[Requirement]
Each line of the listing is to be retyped exactly as given.

===== Listed records =====

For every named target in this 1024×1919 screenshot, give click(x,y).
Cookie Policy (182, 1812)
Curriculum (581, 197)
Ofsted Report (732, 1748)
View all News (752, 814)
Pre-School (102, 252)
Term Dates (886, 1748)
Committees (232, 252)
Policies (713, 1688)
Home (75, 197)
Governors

=====

[Output]
For every named target in this 1024×1919 screenshot, give click(x,y).
Cookie Policy (182, 1812)
Curriculum (581, 197)
Ofsted Report (732, 1748)
View all News (752, 814)
Pre-School (102, 252)
Term Dates (886, 1748)
Committees (232, 252)
Policies (713, 1688)
Home (75, 197)
Governors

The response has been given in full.